> _What you need to do_: Return all lines from the listing below in which "arrow" appears.

START Input records

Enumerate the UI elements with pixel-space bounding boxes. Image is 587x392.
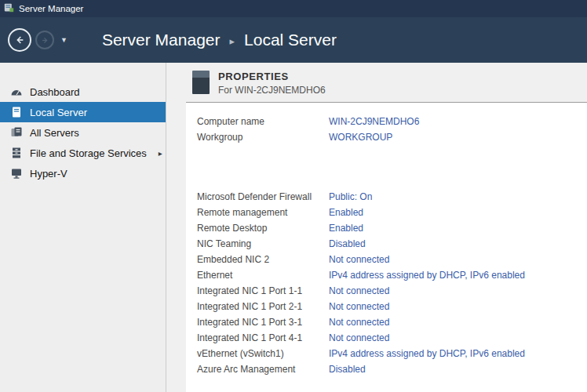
property-value-link[interactable]: WORKGROUP <box>329 132 392 143</box>
properties-subtitle: For WIN-2CJ9NEMDHO6 <box>218 85 326 96</box>
property-label: Integrated NIC 1 Port 2-1 <box>197 301 329 312</box>
property-label: vEthernet (vSwitch1) <box>197 348 329 359</box>
back-button[interactable] <box>8 28 31 52</box>
properties-title: PROPERTIES <box>218 71 326 82</box>
sidebar-item-all-servers[interactable]: All Servers <box>0 122 166 143</box>
property-value-link[interactable]: WIN-2CJ9NEMDHO6 <box>329 116 419 127</box>
properties-panel: Computer nameWIN-2CJ9NEMDHO6WorkgroupWOR… <box>186 102 587 392</box>
property-label: Microsoft Defender Firewall <box>197 191 329 202</box>
expand-chevron-icon[interactable]: ▸ <box>159 149 162 158</box>
window-title: Server Manager <box>19 4 83 13</box>
property-value-link[interactable]: Enabled <box>329 207 363 218</box>
property-row: NIC TeamingDisabled <box>197 236 587 252</box>
property-row: Remote managementEnabled <box>197 205 587 220</box>
property-value-link[interactable]: Enabled <box>329 223 363 234</box>
server-icon <box>10 106 23 118</box>
property-row: Embedded NIC 2Not connected <box>197 252 587 267</box>
property-row: Integrated NIC 1 Port 4-1Not connected <box>197 330 587 346</box>
property-label: Azure Arc Management <box>197 364 329 375</box>
sidebar-item-file-and-storage-services[interactable]: File and Storage Services▸ <box>0 143 166 163</box>
property-label: Remote Desktop <box>197 223 329 234</box>
server-manager-icon <box>4 2 14 16</box>
properties-tile-icon <box>192 71 210 94</box>
main-content: PROPERTIES For WIN-2CJ9NEMDHO6 Computer … <box>166 63 587 392</box>
property-label: Remote management <box>197 207 329 218</box>
property-label: Ethernet <box>197 270 329 281</box>
property-row: Integrated NIC 1 Port 1-1Not connected <box>197 283 587 299</box>
property-label: Integrated NIC 1 Port 3-1 <box>197 317 329 328</box>
navigation-header: ▼ Server Manager ▸ Local Server <box>0 17 587 63</box>
property-label: Workgroup <box>197 132 329 143</box>
sidebar-item-local-server[interactable]: Local Server <box>0 102 166 122</box>
back-arrow-icon <box>14 34 25 45</box>
properties-group-configuration: Microsoft Defender FirewallPublic: OnRem… <box>197 189 587 377</box>
sidebar-item-label: File and Storage Services <box>30 147 147 159</box>
property-label: Integrated NIC 1 Port 4-1 <box>197 332 329 343</box>
sidebar-item-hyper-v[interactable]: Hyper-V <box>0 163 166 183</box>
property-label: Embedded NIC 2 <box>197 254 329 265</box>
property-row: Integrated NIC 1 Port 3-1Not connected <box>197 314 587 330</box>
property-row: vEthernet (vSwitch1)IPv4 address assigne… <box>197 346 587 361</box>
property-row: EthernetIPv4 address assigned by DHCP, I… <box>197 267 587 283</box>
sidebar-item-label: All Servers <box>30 127 79 139</box>
property-row: WorkgroupWORKGROUP <box>197 129 587 145</box>
property-value-link[interactable]: Disabled <box>329 364 366 375</box>
property-value-link[interactable]: Not connected <box>329 317 389 328</box>
dashboard-icon <box>10 85 23 98</box>
property-value-link[interactable]: Not connected <box>329 332 389 343</box>
property-value-link[interactable]: Public: On <box>329 191 372 202</box>
sidebar: DashboardLocal ServerAll ServersFile and… <box>0 63 166 392</box>
property-value-link[interactable]: Not connected <box>329 301 389 312</box>
chevron-down-icon[interactable]: ▼ <box>60 36 67 44</box>
property-value-link[interactable]: Disabled <box>329 238 366 249</box>
property-label: Computer name <box>197 116 329 127</box>
property-row: Microsoft Defender FirewallPublic: On <box>197 189 587 205</box>
titlebar: Server Manager <box>0 0 587 17</box>
servers-icon <box>10 126 23 139</box>
properties-header: PROPERTIES For WIN-2CJ9NEMDHO6 <box>166 63 587 102</box>
property-value-link[interactable]: IPv4 address assigned by DHCP, IPv6 enab… <box>329 348 525 359</box>
breadcrumb-current[interactable]: Local Server <box>244 31 337 49</box>
nav-buttons: ▼ <box>0 28 67 52</box>
property-row: Integrated NIC 1 Port 2-1Not connected <box>197 299 587 314</box>
property-row: Azure Arc ManagementDisabled <box>197 361 587 377</box>
forward-button[interactable] <box>35 31 54 49</box>
breadcrumb-root[interactable]: Server Manager <box>102 31 221 49</box>
sidebar-item-label: Local Server <box>30 107 87 118</box>
property-row: Computer nameWIN-2CJ9NEMDHO6 <box>197 114 587 129</box>
breadcrumb-separator-icon: ▸ <box>230 33 235 47</box>
property-value-link[interactable]: Not connected <box>329 254 389 265</box>
property-label: Integrated NIC 1 Port 1-1 <box>197 285 329 296</box>
property-value-link[interactable]: Not connected <box>329 285 389 296</box>
property-value-link[interactable]: IPv4 address assigned by DHCP, IPv6 enab… <box>329 270 525 281</box>
hyperv-icon <box>10 167 23 180</box>
properties-group-identity: Computer nameWIN-2CJ9NEMDHO6WorkgroupWOR… <box>197 114 587 145</box>
property-label: NIC Teaming <box>197 238 329 249</box>
sidebar-item-label: Hyper-V <box>30 168 67 180</box>
forward-arrow-icon <box>41 36 49 45</box>
sidebar-item-dashboard[interactable]: Dashboard <box>0 82 166 102</box>
sidebar-item-label: Dashboard <box>30 86 80 98</box>
property-row: Remote DesktopEnabled <box>197 220 587 236</box>
sidebar-list: DashboardLocal ServerAll ServersFile and… <box>0 82 166 183</box>
storage-icon <box>10 147 23 159</box>
server-manager-window: Server Manager ▼ Server Manager ▸ Local … <box>0 0 587 392</box>
breadcrumb: Server Manager ▸ Local Server <box>102 31 337 49</box>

END Input records

> _Answer for this exercise_:
back-arrow-icon <box>14 34 25 45</box>
forward-arrow-icon <box>41 36 49 45</box>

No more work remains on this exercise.